#### Problem requirements:
In the records below, find every line with the word "MONEY" and copy it.

[Source records]
++++++

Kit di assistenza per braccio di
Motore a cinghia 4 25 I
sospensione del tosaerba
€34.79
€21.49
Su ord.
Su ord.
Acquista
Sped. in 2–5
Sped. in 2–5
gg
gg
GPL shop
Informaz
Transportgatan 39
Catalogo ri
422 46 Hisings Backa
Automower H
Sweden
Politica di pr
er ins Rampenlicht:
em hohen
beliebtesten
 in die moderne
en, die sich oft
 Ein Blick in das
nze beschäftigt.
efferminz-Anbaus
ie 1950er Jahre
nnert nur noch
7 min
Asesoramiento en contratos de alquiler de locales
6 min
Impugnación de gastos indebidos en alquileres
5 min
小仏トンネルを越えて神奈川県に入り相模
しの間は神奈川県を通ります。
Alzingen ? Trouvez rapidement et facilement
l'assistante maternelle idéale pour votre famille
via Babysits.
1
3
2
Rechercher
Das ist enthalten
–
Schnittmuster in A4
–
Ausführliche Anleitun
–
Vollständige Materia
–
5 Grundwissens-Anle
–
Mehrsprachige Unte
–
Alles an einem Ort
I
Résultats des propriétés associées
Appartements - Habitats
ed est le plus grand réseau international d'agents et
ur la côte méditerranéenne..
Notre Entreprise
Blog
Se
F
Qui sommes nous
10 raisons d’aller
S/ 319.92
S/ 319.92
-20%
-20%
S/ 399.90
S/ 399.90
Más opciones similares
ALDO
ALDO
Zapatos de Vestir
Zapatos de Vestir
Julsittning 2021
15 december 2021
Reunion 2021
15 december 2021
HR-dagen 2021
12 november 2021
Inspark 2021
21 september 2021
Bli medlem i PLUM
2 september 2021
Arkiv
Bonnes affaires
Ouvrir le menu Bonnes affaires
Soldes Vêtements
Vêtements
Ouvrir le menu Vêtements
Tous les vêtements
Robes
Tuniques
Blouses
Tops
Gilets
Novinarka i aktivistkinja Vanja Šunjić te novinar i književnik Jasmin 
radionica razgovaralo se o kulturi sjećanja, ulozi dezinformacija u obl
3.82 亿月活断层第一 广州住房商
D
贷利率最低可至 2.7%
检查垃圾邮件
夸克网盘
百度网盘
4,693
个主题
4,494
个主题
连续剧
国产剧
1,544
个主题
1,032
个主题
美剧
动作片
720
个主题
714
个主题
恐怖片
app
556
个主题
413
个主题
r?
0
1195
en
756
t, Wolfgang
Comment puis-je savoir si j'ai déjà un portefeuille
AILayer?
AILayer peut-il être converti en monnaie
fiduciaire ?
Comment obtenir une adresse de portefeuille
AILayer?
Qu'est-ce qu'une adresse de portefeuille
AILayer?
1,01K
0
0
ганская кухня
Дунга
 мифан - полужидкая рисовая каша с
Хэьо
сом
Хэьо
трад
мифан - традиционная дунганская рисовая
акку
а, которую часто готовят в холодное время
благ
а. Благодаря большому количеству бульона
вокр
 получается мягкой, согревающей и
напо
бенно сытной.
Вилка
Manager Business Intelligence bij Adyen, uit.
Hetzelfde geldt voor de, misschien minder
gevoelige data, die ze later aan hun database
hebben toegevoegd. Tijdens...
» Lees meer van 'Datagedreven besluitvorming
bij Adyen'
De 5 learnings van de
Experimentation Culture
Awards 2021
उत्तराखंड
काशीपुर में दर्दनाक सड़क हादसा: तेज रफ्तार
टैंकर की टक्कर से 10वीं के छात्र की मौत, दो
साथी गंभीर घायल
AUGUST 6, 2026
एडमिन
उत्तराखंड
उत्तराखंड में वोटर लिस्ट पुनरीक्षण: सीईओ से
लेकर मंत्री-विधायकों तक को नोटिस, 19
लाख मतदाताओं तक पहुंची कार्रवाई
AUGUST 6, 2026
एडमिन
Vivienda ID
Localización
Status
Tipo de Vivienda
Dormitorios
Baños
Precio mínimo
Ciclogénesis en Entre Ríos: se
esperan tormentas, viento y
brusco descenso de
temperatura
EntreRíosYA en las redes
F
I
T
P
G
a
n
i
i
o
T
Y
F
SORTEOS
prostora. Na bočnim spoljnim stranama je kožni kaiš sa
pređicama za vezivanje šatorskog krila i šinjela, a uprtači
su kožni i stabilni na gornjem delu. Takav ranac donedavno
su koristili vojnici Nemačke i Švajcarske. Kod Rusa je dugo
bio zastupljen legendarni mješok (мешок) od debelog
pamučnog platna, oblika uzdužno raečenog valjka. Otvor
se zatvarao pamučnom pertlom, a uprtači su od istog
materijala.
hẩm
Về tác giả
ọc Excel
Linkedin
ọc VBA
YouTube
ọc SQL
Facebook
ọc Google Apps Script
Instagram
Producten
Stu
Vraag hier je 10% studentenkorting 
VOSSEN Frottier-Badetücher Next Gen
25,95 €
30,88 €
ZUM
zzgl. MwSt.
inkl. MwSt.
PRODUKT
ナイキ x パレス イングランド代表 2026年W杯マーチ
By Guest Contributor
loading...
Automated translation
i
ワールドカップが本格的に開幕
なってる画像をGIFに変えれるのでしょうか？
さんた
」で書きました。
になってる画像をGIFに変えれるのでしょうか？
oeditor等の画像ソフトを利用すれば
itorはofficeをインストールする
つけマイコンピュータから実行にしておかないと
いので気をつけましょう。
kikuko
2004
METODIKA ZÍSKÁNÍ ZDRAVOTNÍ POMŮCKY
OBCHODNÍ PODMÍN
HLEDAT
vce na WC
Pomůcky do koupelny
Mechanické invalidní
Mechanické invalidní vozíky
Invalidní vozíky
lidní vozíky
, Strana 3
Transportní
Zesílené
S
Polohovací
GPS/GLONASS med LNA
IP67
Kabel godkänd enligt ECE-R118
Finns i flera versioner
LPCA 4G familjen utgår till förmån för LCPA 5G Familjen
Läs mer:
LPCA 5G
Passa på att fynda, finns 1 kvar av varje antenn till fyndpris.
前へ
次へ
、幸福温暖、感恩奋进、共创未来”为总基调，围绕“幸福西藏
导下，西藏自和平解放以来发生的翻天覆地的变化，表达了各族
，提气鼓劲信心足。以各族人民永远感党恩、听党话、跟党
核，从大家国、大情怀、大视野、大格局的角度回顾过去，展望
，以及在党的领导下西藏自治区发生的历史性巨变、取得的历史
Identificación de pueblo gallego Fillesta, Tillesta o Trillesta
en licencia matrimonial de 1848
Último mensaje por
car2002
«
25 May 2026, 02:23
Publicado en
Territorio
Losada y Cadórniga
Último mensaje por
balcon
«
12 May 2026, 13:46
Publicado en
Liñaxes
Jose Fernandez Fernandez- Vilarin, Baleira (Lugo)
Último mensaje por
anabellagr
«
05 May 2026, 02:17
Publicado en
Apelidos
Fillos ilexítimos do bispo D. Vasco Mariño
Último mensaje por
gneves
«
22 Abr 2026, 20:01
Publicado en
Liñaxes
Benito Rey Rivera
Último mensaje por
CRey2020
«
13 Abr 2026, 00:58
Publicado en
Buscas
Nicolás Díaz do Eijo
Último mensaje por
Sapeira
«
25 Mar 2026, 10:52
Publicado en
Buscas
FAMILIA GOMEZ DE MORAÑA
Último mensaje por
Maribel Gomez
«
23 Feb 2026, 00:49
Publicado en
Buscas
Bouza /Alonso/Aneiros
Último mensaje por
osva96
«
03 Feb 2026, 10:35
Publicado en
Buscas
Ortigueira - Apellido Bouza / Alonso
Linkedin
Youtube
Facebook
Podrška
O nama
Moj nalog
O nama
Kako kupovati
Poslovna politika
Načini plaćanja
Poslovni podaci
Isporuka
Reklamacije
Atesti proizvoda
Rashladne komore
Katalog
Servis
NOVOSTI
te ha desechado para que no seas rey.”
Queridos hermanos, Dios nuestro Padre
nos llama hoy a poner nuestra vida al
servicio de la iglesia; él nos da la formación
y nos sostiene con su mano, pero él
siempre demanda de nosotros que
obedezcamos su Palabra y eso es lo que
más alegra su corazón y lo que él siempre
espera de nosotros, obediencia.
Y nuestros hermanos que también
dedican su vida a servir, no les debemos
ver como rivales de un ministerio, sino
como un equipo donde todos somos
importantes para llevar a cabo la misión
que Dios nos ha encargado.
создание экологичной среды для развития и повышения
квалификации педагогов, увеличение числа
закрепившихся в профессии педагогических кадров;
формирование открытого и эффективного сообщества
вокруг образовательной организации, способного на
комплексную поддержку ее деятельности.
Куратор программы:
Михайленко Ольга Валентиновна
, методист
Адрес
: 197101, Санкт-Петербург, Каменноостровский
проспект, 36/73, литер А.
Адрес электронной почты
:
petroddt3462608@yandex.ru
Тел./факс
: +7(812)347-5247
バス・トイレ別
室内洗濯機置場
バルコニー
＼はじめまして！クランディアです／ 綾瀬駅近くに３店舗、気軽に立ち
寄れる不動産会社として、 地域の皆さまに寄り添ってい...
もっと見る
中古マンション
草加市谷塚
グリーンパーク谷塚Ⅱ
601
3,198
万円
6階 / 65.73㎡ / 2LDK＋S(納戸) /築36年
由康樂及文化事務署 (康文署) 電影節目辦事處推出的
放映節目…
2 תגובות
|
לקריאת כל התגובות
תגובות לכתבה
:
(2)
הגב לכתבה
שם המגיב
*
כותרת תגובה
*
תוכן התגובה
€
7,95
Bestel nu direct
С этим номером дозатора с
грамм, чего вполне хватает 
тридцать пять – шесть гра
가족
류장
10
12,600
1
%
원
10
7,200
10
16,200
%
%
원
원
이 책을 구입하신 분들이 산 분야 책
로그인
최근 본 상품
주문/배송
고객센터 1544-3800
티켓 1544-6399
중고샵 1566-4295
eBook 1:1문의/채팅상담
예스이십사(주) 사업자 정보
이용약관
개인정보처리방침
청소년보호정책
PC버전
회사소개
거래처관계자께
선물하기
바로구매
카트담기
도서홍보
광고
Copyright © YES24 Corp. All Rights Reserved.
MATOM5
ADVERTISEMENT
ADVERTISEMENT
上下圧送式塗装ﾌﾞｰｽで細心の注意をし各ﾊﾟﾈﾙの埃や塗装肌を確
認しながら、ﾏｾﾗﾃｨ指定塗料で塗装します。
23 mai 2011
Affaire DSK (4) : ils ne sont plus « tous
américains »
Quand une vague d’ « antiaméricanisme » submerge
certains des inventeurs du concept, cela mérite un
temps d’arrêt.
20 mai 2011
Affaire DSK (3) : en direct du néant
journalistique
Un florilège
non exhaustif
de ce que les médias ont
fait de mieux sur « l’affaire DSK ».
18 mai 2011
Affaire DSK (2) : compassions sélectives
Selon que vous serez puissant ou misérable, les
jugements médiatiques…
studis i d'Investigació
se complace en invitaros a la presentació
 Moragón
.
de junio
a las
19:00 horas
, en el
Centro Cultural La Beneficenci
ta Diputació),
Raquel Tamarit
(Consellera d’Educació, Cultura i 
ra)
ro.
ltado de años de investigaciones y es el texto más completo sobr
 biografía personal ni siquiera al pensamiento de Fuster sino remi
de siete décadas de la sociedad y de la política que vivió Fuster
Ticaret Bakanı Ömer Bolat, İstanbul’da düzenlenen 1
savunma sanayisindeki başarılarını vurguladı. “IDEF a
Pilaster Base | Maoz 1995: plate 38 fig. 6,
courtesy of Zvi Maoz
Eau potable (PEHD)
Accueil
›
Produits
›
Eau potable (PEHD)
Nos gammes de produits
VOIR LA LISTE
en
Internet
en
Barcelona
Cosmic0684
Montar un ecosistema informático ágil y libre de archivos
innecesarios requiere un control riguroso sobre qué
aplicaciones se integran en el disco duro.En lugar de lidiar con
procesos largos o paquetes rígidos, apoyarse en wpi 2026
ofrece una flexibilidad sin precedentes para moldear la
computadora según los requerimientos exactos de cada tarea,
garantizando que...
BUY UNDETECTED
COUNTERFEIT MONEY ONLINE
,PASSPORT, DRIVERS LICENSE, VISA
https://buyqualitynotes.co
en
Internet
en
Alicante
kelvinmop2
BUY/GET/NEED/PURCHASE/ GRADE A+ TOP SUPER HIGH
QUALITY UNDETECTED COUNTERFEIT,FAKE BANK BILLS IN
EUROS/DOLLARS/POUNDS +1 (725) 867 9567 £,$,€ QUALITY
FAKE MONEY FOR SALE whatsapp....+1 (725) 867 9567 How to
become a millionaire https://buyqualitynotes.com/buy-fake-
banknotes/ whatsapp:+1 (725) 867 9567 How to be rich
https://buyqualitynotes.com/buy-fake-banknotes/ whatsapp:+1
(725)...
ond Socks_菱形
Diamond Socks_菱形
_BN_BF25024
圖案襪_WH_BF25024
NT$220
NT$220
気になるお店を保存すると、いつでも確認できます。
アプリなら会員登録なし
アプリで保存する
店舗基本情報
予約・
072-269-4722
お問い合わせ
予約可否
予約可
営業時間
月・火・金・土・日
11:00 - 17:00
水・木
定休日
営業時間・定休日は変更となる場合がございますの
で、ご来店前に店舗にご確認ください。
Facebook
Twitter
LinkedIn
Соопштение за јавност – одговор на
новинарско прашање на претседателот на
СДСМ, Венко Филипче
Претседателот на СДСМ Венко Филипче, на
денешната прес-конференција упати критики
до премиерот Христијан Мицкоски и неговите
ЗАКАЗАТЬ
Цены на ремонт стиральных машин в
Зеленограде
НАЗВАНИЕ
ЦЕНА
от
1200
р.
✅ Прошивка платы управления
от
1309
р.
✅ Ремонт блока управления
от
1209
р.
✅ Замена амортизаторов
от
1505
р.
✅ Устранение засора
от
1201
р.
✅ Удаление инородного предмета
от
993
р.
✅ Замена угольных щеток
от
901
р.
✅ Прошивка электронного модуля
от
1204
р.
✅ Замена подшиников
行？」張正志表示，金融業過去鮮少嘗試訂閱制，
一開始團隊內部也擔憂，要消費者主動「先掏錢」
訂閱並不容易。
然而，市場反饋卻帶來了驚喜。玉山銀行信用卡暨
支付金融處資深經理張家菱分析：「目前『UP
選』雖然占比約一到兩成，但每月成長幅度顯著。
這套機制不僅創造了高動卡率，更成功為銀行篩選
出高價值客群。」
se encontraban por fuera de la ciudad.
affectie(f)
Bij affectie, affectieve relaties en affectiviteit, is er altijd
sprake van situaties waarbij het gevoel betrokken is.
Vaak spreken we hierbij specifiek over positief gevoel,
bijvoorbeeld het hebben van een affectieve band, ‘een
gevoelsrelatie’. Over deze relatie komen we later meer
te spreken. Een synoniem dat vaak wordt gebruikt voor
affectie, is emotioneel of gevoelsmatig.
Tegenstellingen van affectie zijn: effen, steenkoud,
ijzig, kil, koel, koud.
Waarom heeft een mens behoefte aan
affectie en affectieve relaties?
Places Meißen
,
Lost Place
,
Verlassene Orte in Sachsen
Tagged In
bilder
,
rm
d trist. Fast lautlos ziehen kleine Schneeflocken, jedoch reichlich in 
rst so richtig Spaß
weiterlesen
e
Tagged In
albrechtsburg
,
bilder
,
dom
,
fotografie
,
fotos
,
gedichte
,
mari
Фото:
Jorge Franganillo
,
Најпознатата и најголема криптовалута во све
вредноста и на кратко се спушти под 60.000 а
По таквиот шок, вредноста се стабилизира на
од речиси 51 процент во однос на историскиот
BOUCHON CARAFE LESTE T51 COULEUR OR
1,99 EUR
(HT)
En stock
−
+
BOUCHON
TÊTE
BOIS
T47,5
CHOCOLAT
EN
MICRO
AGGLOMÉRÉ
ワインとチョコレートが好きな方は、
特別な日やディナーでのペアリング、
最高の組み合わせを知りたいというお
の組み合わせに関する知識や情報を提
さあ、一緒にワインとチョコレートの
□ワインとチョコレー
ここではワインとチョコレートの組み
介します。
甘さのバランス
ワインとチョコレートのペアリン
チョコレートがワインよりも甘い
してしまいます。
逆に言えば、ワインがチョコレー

++++++

#### Task output:
COUNTERFEIT MONEY ONLINE
FAKE MONEY FOR SALE whatsapp....+1 (725) 867 9567 How to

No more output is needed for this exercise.